◆ YOUR INSTRUCTIONS ◆
Your response should consist solely of the lines from the one containing "constitute an effective" through the final line of the entries, repeated exactly.

◆ SUPPLIED MATERIAL ◆

• • • •

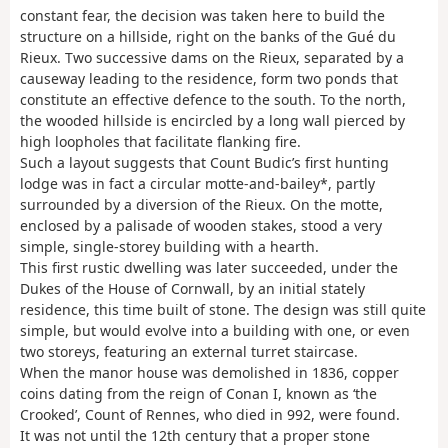
constant fear, the decision was taken here to build the
structure on a hillside, right on the banks of the Gué du
Rieux. Two successive dams on the Rieux, separated by a
causeway leading to the residence, form two ponds that
constitute an effective defence to the south. To the north,
the wooded hillside is encircled by a long wall pierced by
high loopholes that facilitate flanking fire.
Such a layout suggests that Count Budic’s first hunting
lodge was in fact a circular motte-and-bailey*, partly
surrounded by a diversion of the Rieux. On the motte,
enclosed by a palisade of wooden stakes, stood a very
simple, single-storey building with a hearth.
This first rustic dwelling was later succeeded, under the
Dukes of the House of Cornwall, by an initial stately
residence, this time built of stone. The design was still quite
simple, but would evolve into a building with one, or even
two storeys, featuring an external turret staircase.
When the manor house was demolished in 1836, copper
coins dating from the reign of Conan I, known as ‘the
Crooked’, Count of Rennes, who died in 992, were found.
It was not until the 12th century that a proper stone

• • • •

◆ RESULT ◆
constitute an effective defence to the south. To the north,
the wooded hillside is encircled by a long wall pierced by
high loopholes that facilitate flanking fire.
Such a layout suggests that Count Budic’s first hunting
lodge was in fact a circular motte-and-bailey*, partly
surrounded by a diversion of the Rieux. On the motte,
enclosed by a palisade of wooden stakes, stood a very
simple, single-storey building with a hearth.
This first rustic dwelling was later succeeded, under the
Dukes of the House of Cornwall, by an initial stately
residence, this time built of stone. The design was still quite
simple, but would evolve into a building with one, or even
two storeys, featuring an external turret staircase.
When the manor house was demolished in 1836, copper
coins dating from the reign of Conan I, known as ‘the
Crooked’, Count of Rennes, who died in 992, were found.
It was not until the 12th century that a proper stone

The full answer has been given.